[Page segmentation data]
************

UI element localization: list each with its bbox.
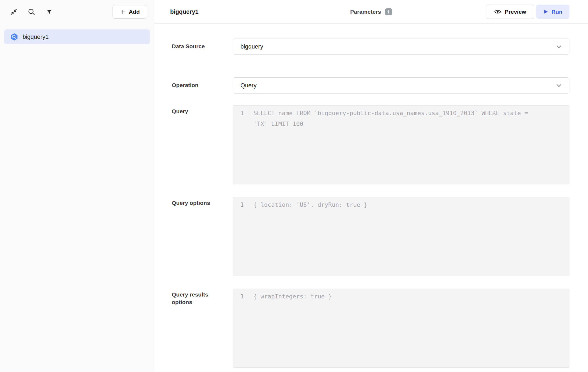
sidebar-toolbar: Add — [0, 0, 154, 24]
app: Add bigquery1 bigquery1 Parameters — [0, 0, 588, 372]
query-list: bigquery1 — [0, 24, 154, 50]
query-form: Data Source bigquery Oper — [154, 24, 588, 372]
play-icon — [543, 9, 548, 14]
eye-icon — [494, 8, 501, 15]
data-source-label: Data Source — [172, 43, 218, 50]
filter-icon[interactable] — [45, 8, 54, 16]
query-options-label: Query options — [172, 199, 218, 207]
collapse-panel-icon[interactable] — [9, 8, 18, 16]
plus-icon — [120, 9, 126, 15]
operation-select[interactable]: Query — [233, 77, 569, 94]
run-button-label: Run — [551, 9, 562, 15]
parameters-group: Parameters — [350, 8, 392, 15]
data-source-row: Data Source bigquery — [172, 39, 569, 55]
search-icon[interactable] — [27, 8, 36, 16]
query-options-code-editor[interactable]: 1 { location: 'US', dryRun: true } — [233, 197, 569, 276]
add-button-label: Add — [129, 9, 140, 15]
query-results-options-code-editor[interactable]: 1 { wrapIntegers: true } — [233, 289, 569, 368]
data-source-value: bigquery — [240, 43, 263, 50]
preview-button-label: Preview — [505, 9, 526, 15]
parameters-label: Parameters — [350, 9, 381, 15]
query-list-item-bigquery1[interactable]: bigquery1 — [4, 29, 150, 44]
main-header: bigquery1 Parameters Preview — [154, 0, 588, 24]
run-button[interactable]: Run — [536, 5, 569, 19]
data-source-select[interactable]: bigquery — [233, 39, 569, 55]
plus-icon — [386, 10, 391, 14]
query-options-placeholder: { location: 'US', dryRun: true } — [251, 199, 569, 276]
chevron-down-icon — [555, 82, 563, 89]
query-results-options-label: Query results options — [172, 291, 218, 306]
sidebar: Add bigquery1 — [0, 0, 154, 372]
operation-label: Operation — [172, 81, 218, 89]
query-results-options-row: Query results options 1 { wrapIntegers: … — [172, 289, 569, 368]
query-placeholder: SELECT name FROM `bigquery-public-data.u… — [251, 108, 569, 184]
query-label: Query — [172, 108, 218, 115]
add-parameter-button[interactable] — [385, 8, 392, 15]
bigquery-icon — [10, 33, 18, 41]
line-number: 1 — [233, 199, 251, 276]
add-query-button[interactable]: Add — [113, 5, 147, 19]
query-code-editor[interactable]: 1 SELECT name FROM `bigquery-public-data… — [233, 105, 569, 184]
line-number: 1 — [233, 108, 251, 184]
chevron-down-icon — [555, 43, 563, 50]
operation-value: Query — [240, 82, 257, 89]
query-row: Query 1 SELECT name FROM `bigquery-publi… — [172, 105, 569, 184]
line-number: 1 — [233, 291, 251, 367]
operation-row: Operation Query — [172, 77, 569, 94]
header-actions: Preview Run — [486, 5, 569, 19]
main-panel: bigquery1 Parameters Preview — [154, 0, 588, 372]
query-results-options-placeholder: { wrapIntegers: true } — [251, 291, 569, 367]
query-item-label: bigquery1 — [23, 33, 49, 40]
page-title: bigquery1 — [170, 8, 198, 15]
preview-button[interactable]: Preview — [486, 5, 534, 19]
query-options-row: Query options 1 { location: 'US', dryRun… — [172, 197, 569, 276]
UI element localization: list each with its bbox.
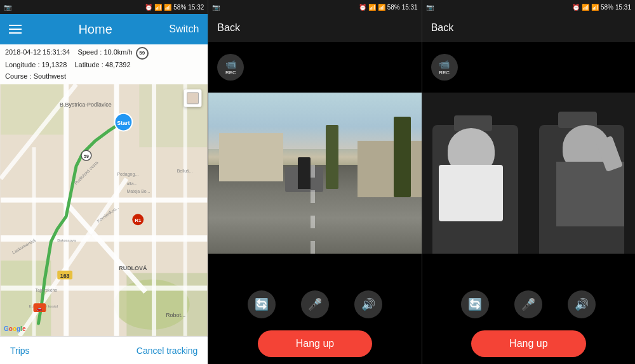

************

THE PROBLEM: Exact reproduction of the entries above is required, with pictures excluded.

SOLUTION TO THIS EXERCISE:
UI element localization: list each with its bbox.
sidebar-toolbar: Add — [0, 0, 154, 24]
app: Add bigquery1 bigquery1 Parameters — [0, 0, 588, 372]
query-list: bigquery1 — [0, 24, 154, 50]
query-form: Data Source bigquery Oper — [154, 24, 588, 372]
play-icon — [543, 9, 548, 14]
eye-icon — [494, 8, 501, 15]
data-source-label: Data Source — [172, 43, 218, 50]
filter-icon[interactable] — [45, 8, 54, 16]
query-options-label: Query options — [172, 199, 218, 207]
collapse-panel-icon[interactable] — [9, 8, 18, 16]
plus-icon — [120, 9, 126, 15]
operation-select[interactable]: Query — [233, 77, 569, 94]
run-button-label: Run — [551, 9, 562, 15]
parameters-group: Parameters — [350, 8, 392, 15]
data-source-row: Data Source bigquery — [172, 39, 569, 55]
search-icon[interactable] — [27, 8, 36, 16]
query-options-code-editor[interactable]: 1 { location: 'US', dryRun: true } — [233, 197, 569, 276]
add-button-label: Add — [129, 9, 140, 15]
query-results-options-code-editor[interactable]: 1 { wrapIntegers: true } — [233, 289, 569, 368]
data-source-value: bigquery — [240, 43, 263, 50]
preview-button-label: Preview — [505, 9, 526, 15]
parameters-label: Parameters — [350, 9, 381, 15]
query-list-item-bigquery1[interactable]: bigquery1 — [4, 29, 150, 44]
main-header: bigquery1 Parameters Preview — [154, 0, 588, 24]
run-button[interactable]: Run — [536, 5, 569, 19]
data-source-select[interactable]: bigquery — [233, 39, 569, 55]
plus-icon — [386, 10, 391, 14]
query-options-placeholder: { location: 'US', dryRun: true } — [251, 199, 569, 276]
chevron-down-icon — [555, 82, 563, 89]
query-results-options-label: Query results options — [172, 291, 218, 306]
sidebar: Add bigquery1 — [0, 0, 154, 372]
operation-label: Operation — [172, 81, 218, 89]
query-results-options-row: Query results options 1 { wrapIntegers: … — [172, 289, 569, 368]
query-placeholder: SELECT name FROM `bigquery-public-data.u… — [251, 108, 569, 184]
query-label: Query — [172, 108, 218, 115]
add-parameter-button[interactable] — [385, 8, 392, 15]
bigquery-icon — [10, 33, 18, 41]
line-number: 1 — [233, 199, 251, 276]
add-query-button[interactable]: Add — [113, 5, 147, 19]
query-code-editor[interactable]: 1 SELECT name FROM `bigquery-public-data… — [233, 105, 569, 184]
line-number: 1 — [233, 108, 251, 184]
chevron-down-icon — [555, 43, 563, 50]
operation-value: Query — [240, 82, 257, 89]
query-row: Query 1 SELECT name FROM `bigquery-publi… — [172, 105, 569, 184]
line-number: 1 — [233, 291, 251, 367]
operation-row: Operation Query — [172, 77, 569, 94]
header-actions: Preview Run — [486, 5, 569, 19]
main-panel: bigquery1 Parameters Preview — [154, 0, 588, 372]
query-results-options-placeholder: { wrapIntegers: true } — [251, 291, 569, 367]
query-item-label: bigquery1 — [23, 33, 49, 40]
page-title: bigquery1 — [170, 8, 198, 15]
preview-button[interactable]: Preview — [486, 5, 534, 19]
query-options-row: Query options 1 { location: 'US', dryRun… — [172, 197, 569, 276]
UI element localization: list each with its bbox.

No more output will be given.